Collected data
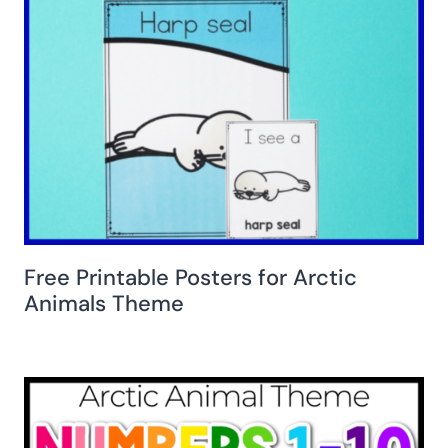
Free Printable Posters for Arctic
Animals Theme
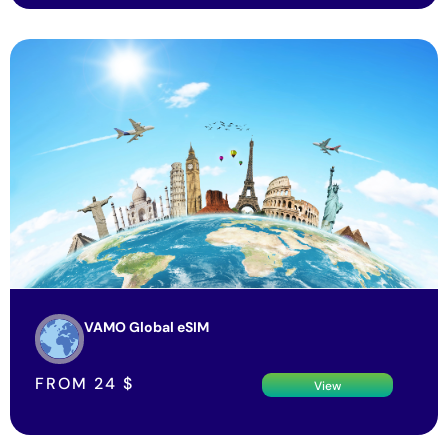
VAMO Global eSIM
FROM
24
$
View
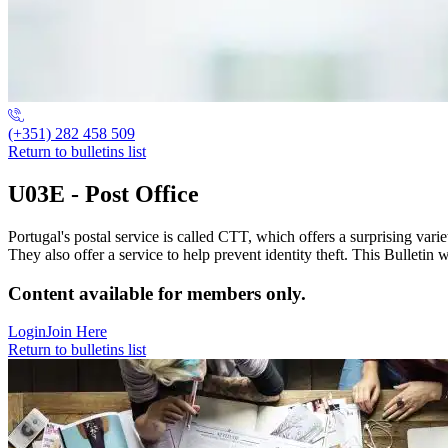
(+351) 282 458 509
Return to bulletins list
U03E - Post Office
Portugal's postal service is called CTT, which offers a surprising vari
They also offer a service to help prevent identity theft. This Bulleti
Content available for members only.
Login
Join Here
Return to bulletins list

Description of the task: Give back the records exactly, minus any pictures.

Answer for this exercise:
Free Printable Posters for Arctic
Animals Theme
VAMO Global eSIM
FROM
24
$
View
(+351) 282 458 509
Return to bulletins list
U03E - Post Office
Portugal's postal service is called CTT, which offers a surprising vari
They also offer a service to help prevent identity theft. This Bulleti
Content available for members only.
Login
Join Here
Return to bulletins list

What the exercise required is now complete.